* _Your task_
Report back every line below that carries the word "their".

* _Dataset excerpts_
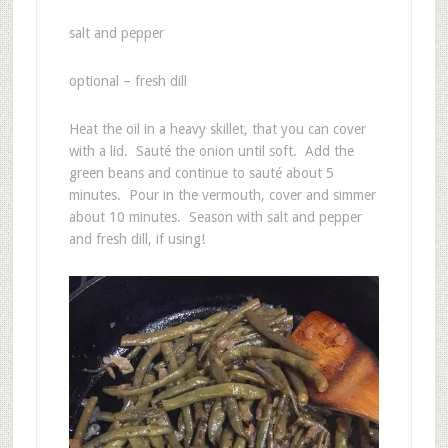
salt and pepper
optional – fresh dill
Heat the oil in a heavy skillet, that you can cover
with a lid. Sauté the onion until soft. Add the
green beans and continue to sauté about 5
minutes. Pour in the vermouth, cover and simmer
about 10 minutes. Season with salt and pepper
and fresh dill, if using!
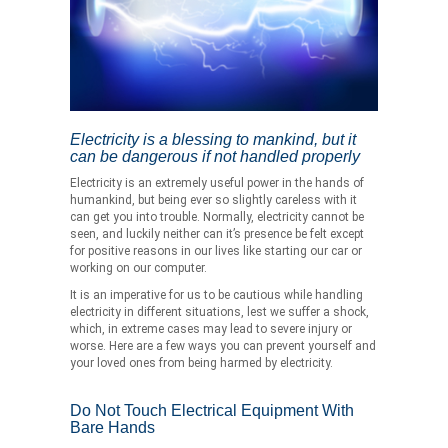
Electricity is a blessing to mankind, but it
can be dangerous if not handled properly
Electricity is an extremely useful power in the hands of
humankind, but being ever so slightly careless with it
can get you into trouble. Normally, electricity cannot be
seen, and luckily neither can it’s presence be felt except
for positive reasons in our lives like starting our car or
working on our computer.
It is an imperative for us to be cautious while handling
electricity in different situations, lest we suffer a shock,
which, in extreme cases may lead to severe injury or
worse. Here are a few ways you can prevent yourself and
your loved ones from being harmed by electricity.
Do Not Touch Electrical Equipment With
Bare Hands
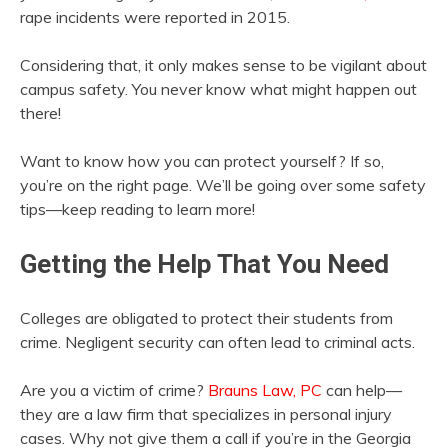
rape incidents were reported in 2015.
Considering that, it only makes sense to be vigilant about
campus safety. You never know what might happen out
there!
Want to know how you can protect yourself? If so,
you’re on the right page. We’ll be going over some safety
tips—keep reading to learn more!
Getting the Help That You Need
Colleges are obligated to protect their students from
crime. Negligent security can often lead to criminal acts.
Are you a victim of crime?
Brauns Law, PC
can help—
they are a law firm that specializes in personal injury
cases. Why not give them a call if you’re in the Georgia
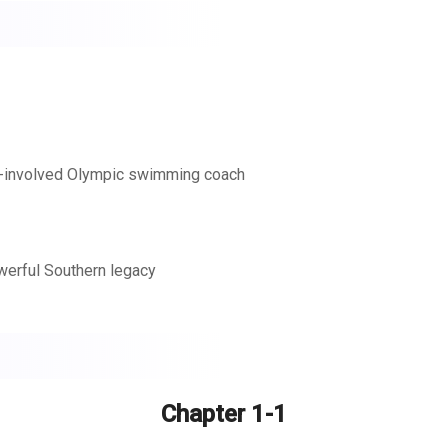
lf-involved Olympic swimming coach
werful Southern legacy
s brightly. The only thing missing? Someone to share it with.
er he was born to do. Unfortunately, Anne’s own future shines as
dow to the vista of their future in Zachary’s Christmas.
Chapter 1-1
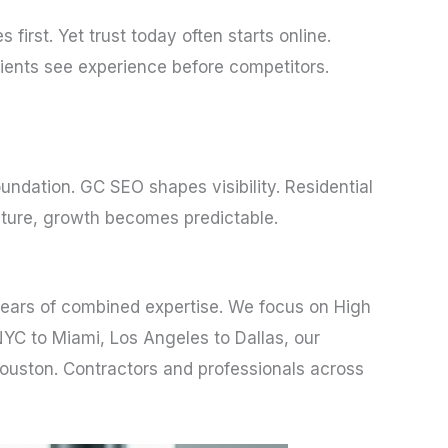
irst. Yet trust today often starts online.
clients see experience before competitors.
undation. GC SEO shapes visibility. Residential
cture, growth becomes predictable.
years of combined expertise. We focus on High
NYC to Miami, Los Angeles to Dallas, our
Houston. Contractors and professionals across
...
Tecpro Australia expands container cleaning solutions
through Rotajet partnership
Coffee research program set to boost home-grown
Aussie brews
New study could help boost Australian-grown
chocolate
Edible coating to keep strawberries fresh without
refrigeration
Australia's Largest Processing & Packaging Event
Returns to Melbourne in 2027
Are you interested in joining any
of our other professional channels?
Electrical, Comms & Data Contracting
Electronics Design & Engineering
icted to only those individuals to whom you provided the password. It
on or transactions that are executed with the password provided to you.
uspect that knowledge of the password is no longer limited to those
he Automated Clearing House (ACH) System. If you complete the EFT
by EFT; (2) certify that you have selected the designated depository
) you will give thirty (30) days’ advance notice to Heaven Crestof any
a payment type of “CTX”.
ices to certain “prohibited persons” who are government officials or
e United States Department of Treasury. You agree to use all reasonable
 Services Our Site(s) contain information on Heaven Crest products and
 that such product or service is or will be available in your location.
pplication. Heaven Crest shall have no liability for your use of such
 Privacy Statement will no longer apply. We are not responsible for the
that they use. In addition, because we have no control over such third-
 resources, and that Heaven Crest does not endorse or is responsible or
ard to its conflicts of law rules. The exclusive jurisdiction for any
==
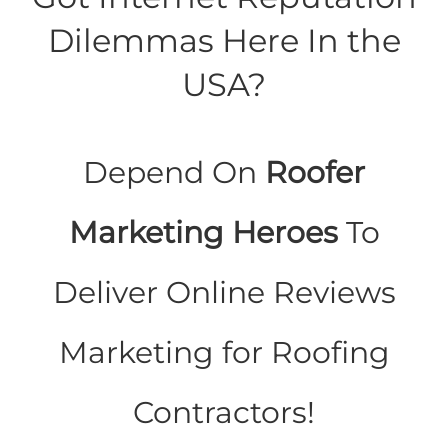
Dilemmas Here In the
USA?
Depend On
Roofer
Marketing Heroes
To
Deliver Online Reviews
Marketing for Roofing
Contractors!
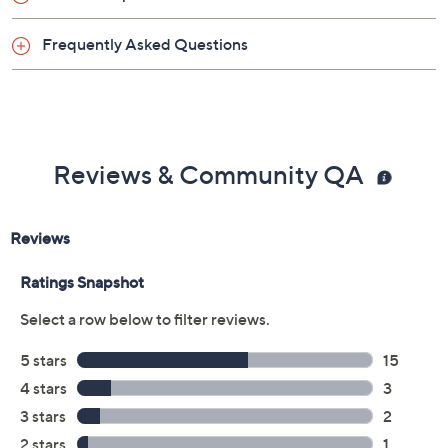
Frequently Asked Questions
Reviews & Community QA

* _Output_
Colleges are obligated to protect their students from
dow to the vista of their future in Zachary’s Christmas.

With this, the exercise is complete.